DATASET RECORDS –
◆ ◆ ◆

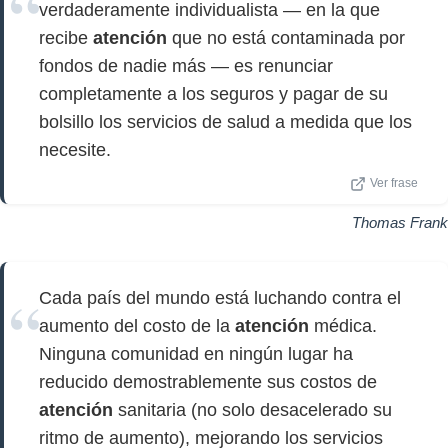
verdaderamente individualista — en la que
recibe
atención
que no está contaminada por
fondos de nadie más — es renunciar
completamente a los seguros y pagar de su
bolsillo los servicios de salud a medida que los
necesite.
Ver frase
Thomas Frank
Cada país del mundo está luchando contra el
aumento del costo de la
atención
médica.
Ninguna comunidad en ningún lugar ha
reducido demostrablemente sus costos de
atención
sanitaria (no solo desacelerado su
ritmo de aumento), mejorando los servicios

◆ ◆ ◆

PROMPT –
From the data above, work out how many lines hold "aumento". Answer with the number alone.

OUTPUT OF THE EXERCISE –
2